§ Exercise
For the entries below, how many lines contain the word "круглая"? Reply with the number and nothing else.

##########

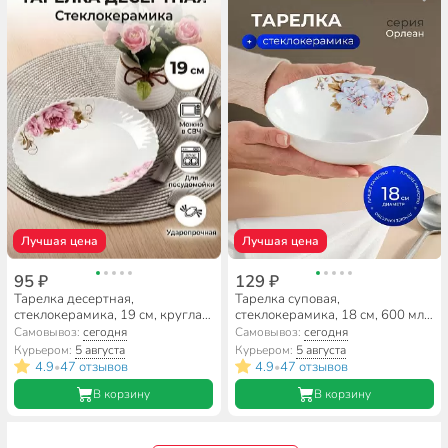
Лучшая цена
Лучшая цена
95 ₽
129 ₽
Тарелка десертная,
Тарелка суповая,
стеклокерамика, 19 см, круглая,
стеклокерамика, 18 см, 600 мл,
Анжелика, Daniks, BY23LHP75
круглая, Орлеан, Daniks,
Самовывоз:
сегодня
Самовывоз:
сегодня
BY13LHW70
Курьером:
5 августа
Курьером:
5 августа
4.9
47 отзывов
4.9
47 отзывов
•
•
В корзину
В корзину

##########

§ Response to the task
2